Report every line of the records that includes the word "Jasa".

SUPPLIED DATA:
▶
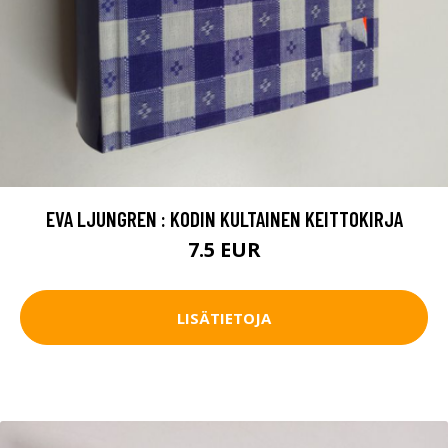
EVA LJUNGREN : KODIN KULTAINEN KEITTOKIRJA
7.5 EUR
LISÄTIETOJA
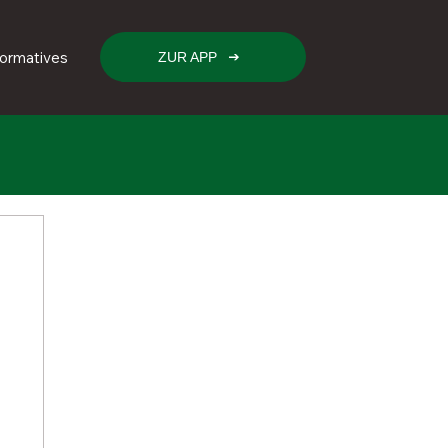
formatives
ZUR APP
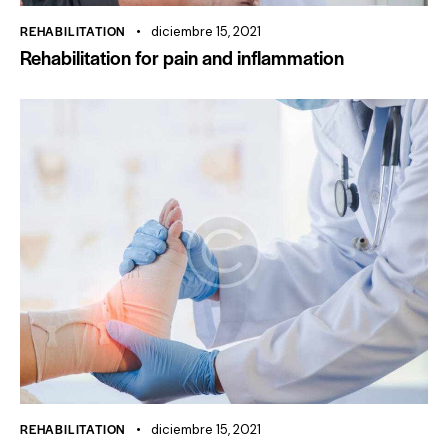
REHABILITATION
diciembre 15, 2021
Rehabilitation for pain and inflammation
REHABILITATION
diciembre 15, 2021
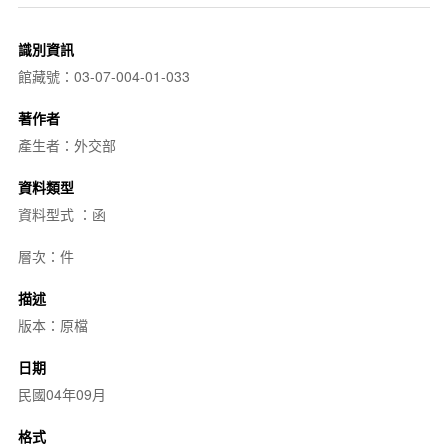
識別資訊
館藏號：03-07-004-01-033
著作者
產生者：外交部
資料類型
資料型式 ：函
層次：件
描述
版本：原檔
日期
民國04年09月
格式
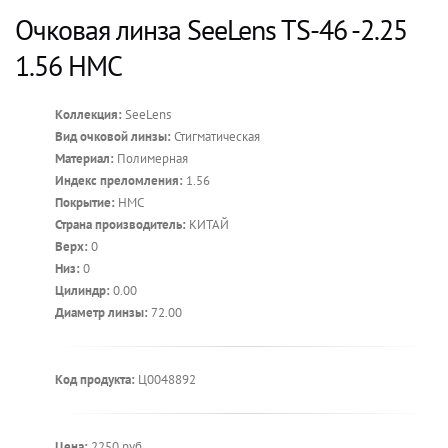
Очковая линза SeeLens TS-46 -2.25
1.56 HMC
Коллекция:
SeeLens
Вид очковой линзы:
Стигматическая
Материал:
Полимерная
Индекс преломления:
1.56
Покрытие:
HMC
Страна производитель:
КИТАЙ
Верх:
0
Низ:
0
Цилиндр:
0.00
Диаметр линзы:
72.00
Код продукта:
Ц0048892
Цена:
2250 руб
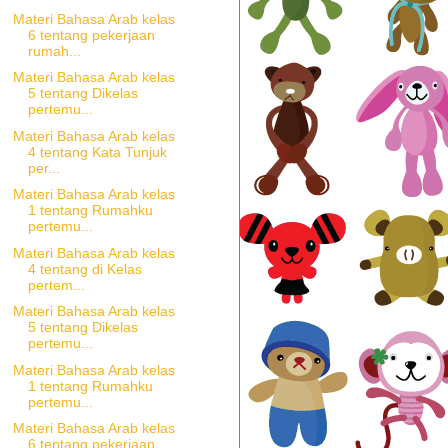
Materi Bahasa Arab kelas
6 tentang pekerjaan
rumah...
Materi Bahasa Arab kelas
5 tentang Dikelas
pertemu...
Materi Bahasa Arab kelas
4 tentang Kata Tunjuk
per...
Materi Bahasa Arab kelas
1 tentang Rumahku
pertemu...
Materi Bahasa Arab kelas
4 tentang di Kelas
pertem...
Materi Bahasa Arab kelas
5 tentang Dikelas
pertemu...
Materi Bahasa Arab kelas
1 tentang Rumahku
pertemu...
Materi Bahasa Arab kelas
6 tentang pekerjaan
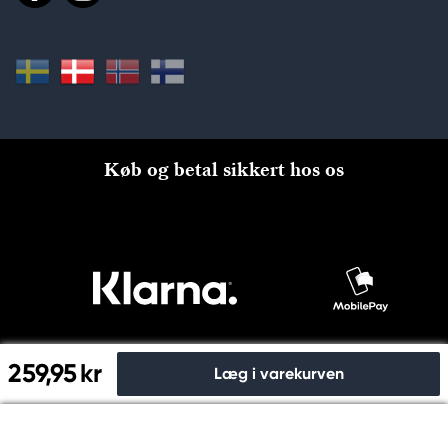
Køb og betal sikkert hos os
259,95 kr
Læg i varekurven
Til kassen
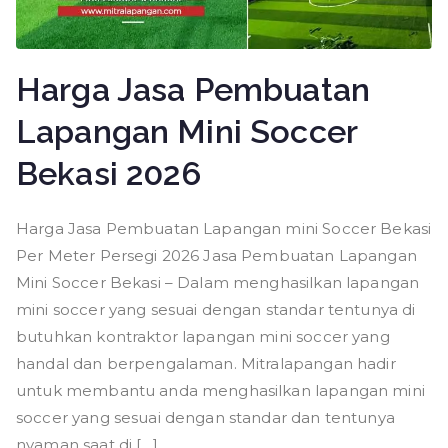
Harga Jasa Pembuatan
Lapangan Mini Soccer
Bekasi 2026
Harga Jasa Pembuatan Lapangan mini Soccer Bekasi
Per Meter Persegi 2026 Jasa Pembuatan Lapangan
Mini Soccer Bekasi – Dalam menghasilkan lapangan
mini soccer yang sesuai dengan standar tentunya di
butuhkan kontraktor lapangan mini soccer yang
handal dan berpengalaman. Mitralapangan hadir
untuk membantu anda menghasilkan lapangan mini
soccer yang sesuai dengan standar dan tentunya
nyaman saat di […]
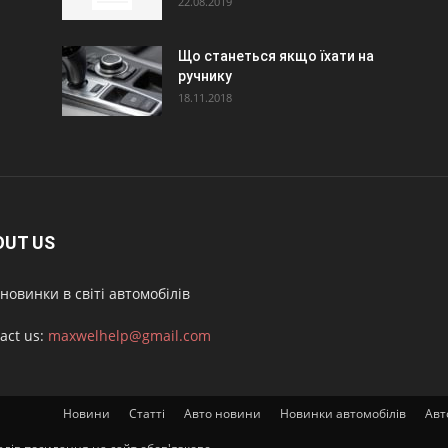
22.08.2019
Що станеться якщо їхати на
ручнику
18.11.2018
OUT US
новинки в світі автомобілів
act us:
maxwelhelp@gmail.com
Новини
Статті
Авто новини
Новинки автомобілів
Авт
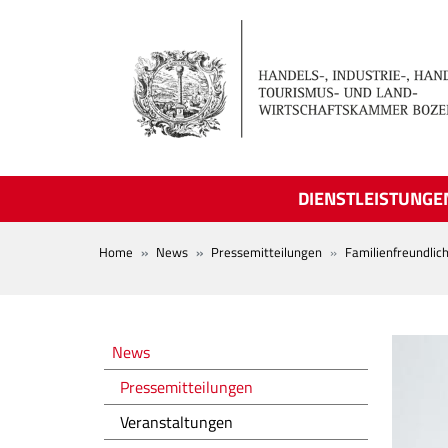
Skip to main content
DIENSTLEISTUNGE
BREADCRUMB
Home
News
Pressemitteilungen
Familienfreundlic
Novità
News
Pressemitteilungen
Veranstaltungen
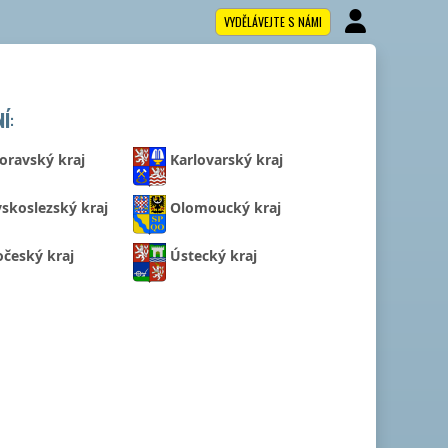
VYDĚLÁVEJTE S NÁMI
NÍ
:
oravský kraj
Karlovarský kraj
skoslezský kraj
Olomoucký kraj
očeský kraj
Ústecký kraj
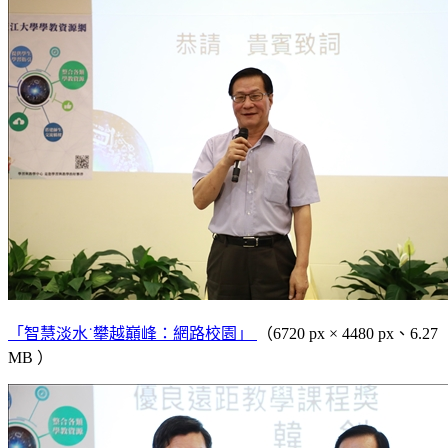
「智慧淡水˙攀越巔峰：網路校園」
（6720 px × 4480 px、6.27
MB ）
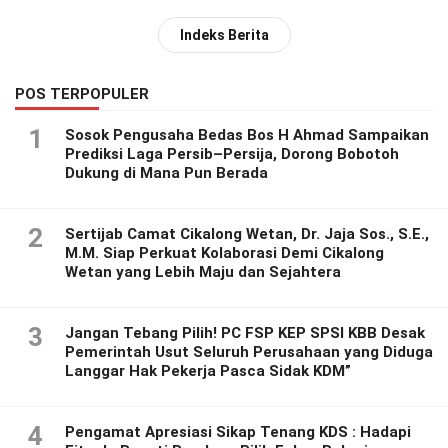
Indeks Berita
POS TERPOPULER
1
Sosok Pengusaha Bedas Bos H Ahmad Sampaikan
Prediksi Laga Persib–Persija, Dorong Bobotoh
Dukung di Mana Pun Berada
2
Sertijab Camat Cikalong Wetan, Dr. Jaja Sos., S.E.,
M.M. Siap Perkuat Kolaborasi Demi Cikalong
Wetan yang Lebih Maju dan Sejahtera
3
Jangan Tebang Pilih! PC FSP KEP SPSI KBB Desak
Pemerintah Usut Seluruh Perusahaan yang Diduga
Langgar Hak Pekerja Pasca Sidak KDM”
4
Pengamat Apresiasi Sikap Tenang KDS : Hadapi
◀
TASK OUTPUT:
Harga Jasa Pembuatan
Harga Jasa Pembuatan Lapangan mini Soccer Bekasi
Per Meter Persegi 2026 Jasa Pembuatan Lapangan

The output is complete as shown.